* **MATERIALS PROVIDED**
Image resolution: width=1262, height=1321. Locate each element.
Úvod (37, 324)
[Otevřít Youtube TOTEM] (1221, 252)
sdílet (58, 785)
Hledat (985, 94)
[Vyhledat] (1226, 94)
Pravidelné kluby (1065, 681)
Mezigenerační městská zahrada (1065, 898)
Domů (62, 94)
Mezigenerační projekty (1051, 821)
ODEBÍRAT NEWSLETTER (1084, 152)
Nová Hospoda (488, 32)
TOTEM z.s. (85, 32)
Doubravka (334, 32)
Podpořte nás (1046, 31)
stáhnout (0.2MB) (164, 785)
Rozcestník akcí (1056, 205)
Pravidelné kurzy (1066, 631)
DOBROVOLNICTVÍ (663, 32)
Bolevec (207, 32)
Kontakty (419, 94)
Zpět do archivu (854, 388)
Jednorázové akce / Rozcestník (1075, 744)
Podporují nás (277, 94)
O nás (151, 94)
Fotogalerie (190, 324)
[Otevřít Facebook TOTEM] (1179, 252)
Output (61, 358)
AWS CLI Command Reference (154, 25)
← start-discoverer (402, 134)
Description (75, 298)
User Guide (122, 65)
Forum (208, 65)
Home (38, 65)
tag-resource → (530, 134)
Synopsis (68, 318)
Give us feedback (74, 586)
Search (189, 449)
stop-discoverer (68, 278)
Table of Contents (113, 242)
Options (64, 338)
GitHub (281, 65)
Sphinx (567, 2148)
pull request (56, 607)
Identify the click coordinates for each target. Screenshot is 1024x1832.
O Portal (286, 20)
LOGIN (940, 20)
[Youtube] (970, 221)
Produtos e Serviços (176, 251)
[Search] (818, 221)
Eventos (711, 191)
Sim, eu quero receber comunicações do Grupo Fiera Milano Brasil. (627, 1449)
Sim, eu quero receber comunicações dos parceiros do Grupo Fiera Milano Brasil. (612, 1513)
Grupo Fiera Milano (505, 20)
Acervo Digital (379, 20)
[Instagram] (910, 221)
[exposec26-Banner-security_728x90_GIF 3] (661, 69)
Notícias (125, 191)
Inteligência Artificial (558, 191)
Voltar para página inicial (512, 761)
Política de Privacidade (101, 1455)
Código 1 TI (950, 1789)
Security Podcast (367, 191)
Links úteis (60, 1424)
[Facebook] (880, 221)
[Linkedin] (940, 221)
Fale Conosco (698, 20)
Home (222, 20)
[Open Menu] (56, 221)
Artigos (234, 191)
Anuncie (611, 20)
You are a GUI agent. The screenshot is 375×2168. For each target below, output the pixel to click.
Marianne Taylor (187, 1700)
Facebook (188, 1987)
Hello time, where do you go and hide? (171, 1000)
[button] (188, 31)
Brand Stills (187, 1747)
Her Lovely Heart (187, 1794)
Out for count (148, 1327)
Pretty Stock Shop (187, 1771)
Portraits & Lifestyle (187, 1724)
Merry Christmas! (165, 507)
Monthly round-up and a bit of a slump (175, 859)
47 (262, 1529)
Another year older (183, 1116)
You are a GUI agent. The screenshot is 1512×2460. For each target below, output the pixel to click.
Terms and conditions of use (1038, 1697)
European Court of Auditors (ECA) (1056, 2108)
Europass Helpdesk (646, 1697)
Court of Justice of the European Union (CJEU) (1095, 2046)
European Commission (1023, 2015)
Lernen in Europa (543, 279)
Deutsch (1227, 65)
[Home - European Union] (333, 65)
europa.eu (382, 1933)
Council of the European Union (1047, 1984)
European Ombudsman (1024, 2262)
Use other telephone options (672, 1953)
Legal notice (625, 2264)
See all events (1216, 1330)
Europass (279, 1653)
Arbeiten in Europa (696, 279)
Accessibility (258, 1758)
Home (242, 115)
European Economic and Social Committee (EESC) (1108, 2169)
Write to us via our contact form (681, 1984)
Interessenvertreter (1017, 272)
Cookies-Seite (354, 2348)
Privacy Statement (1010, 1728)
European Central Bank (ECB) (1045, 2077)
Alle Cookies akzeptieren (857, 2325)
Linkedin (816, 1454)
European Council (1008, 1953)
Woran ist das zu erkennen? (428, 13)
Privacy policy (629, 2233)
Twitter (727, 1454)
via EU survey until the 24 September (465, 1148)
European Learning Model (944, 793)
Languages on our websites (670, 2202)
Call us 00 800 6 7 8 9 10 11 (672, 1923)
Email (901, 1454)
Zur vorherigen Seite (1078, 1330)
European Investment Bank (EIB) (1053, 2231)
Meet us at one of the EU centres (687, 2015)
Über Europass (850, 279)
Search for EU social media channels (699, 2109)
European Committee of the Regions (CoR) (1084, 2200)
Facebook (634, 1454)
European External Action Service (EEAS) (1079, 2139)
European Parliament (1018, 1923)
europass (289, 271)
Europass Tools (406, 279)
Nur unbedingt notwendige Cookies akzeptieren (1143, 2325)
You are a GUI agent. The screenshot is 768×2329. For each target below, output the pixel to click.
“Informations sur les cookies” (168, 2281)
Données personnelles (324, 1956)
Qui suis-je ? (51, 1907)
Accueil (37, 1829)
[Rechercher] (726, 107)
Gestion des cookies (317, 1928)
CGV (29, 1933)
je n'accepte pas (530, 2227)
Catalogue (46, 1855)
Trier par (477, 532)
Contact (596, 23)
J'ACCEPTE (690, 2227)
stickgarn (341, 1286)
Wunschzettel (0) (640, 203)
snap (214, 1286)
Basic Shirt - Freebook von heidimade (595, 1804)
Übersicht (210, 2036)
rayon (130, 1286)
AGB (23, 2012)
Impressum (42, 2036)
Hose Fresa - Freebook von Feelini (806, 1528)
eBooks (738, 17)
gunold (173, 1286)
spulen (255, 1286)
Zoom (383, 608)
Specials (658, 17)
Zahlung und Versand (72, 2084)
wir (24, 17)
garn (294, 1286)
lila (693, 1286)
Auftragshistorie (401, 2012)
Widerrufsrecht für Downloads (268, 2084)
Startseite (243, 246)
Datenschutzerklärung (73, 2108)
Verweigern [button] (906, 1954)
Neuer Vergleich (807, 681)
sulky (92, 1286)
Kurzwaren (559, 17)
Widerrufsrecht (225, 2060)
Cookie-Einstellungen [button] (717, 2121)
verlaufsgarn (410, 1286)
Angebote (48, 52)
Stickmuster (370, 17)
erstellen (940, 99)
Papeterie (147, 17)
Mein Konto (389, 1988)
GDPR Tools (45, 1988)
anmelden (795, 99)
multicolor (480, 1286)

* **PROBLEM TO SOLVE**
Your answer should be the lines of the listing above between the line holding "Privacy Statement (1010, 1728)" and the line holding "Europass Tools (406, 279)", inclusive, restated word for word and alone.

* **RESPONSE TO THIS EXERCISE**
Privacy Statement (1010, 1728)
European Central Bank (ECB) (1045, 2077)
Alle Cookies akzeptieren (857, 2325)
Linkedin (816, 1454)
European Council (1008, 1953)
Woran ist das zu erkennen? (428, 13)
Privacy policy (629, 2233)
Twitter (727, 1454)
via EU survey until the 24 September (465, 1148)
European Learning Model (944, 793)
Languages on our websites (670, 2202)
Call us 00 800 6 7 8 9 10 11 (672, 1923)
Email (901, 1454)
Zur vorherigen Seite (1078, 1330)
European Investment Bank (EIB) (1053, 2231)
Meet us at one of the EU centres (687, 2015)
Über Europass (850, 279)
Search for EU social media channels (699, 2109)
European Committee of the Regions (CoR) (1084, 2200)
Facebook (634, 1454)
European External Action Service (EEAS) (1079, 2139)
European Parliament (1018, 1923)
europass (289, 271)
Europass Tools (406, 279)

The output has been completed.